**WORK INSTRUCTIONS:** In the records below, find the line that contains "Luyện nghe TOEIC không chỉ là để đạt điểm cao, mà" and the line that contains "trường quốc tế. Mình hiểu cảm". Set down exactly those lines and every line between them, and nothing more.

**RECORDS FOR THIS TASK:**
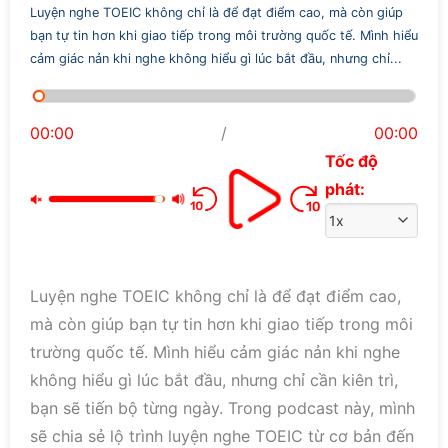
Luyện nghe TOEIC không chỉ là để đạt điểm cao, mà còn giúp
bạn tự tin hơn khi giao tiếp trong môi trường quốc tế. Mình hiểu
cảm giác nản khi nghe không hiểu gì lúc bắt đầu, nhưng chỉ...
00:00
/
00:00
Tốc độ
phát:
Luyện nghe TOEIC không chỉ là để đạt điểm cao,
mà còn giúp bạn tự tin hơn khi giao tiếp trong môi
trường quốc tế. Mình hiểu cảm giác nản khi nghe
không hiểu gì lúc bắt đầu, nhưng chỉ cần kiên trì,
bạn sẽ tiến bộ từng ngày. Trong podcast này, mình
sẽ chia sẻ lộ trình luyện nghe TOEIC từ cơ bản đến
...
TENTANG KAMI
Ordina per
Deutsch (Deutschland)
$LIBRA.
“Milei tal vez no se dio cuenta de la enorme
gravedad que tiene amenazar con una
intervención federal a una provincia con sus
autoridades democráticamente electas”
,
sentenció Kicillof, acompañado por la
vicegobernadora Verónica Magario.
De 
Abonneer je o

**ANSWER SPACE:**
Luyện nghe TOEIC không chỉ là để đạt điểm cao, mà còn giúp
bạn tự tin hơn khi giao tiếp trong môi trường quốc tế. Mình hiểu
cảm giác nản khi nghe không hiểu gì lúc bắt đầu, nhưng chỉ...
00:00
/
00:00
Tốc độ
phát:
Luyện nghe TOEIC không chỉ là để đạt điểm cao,
mà còn giúp bạn tự tin hơn khi giao tiếp trong môi
trường quốc tế. Mình hiểu cảm giác nản khi nghe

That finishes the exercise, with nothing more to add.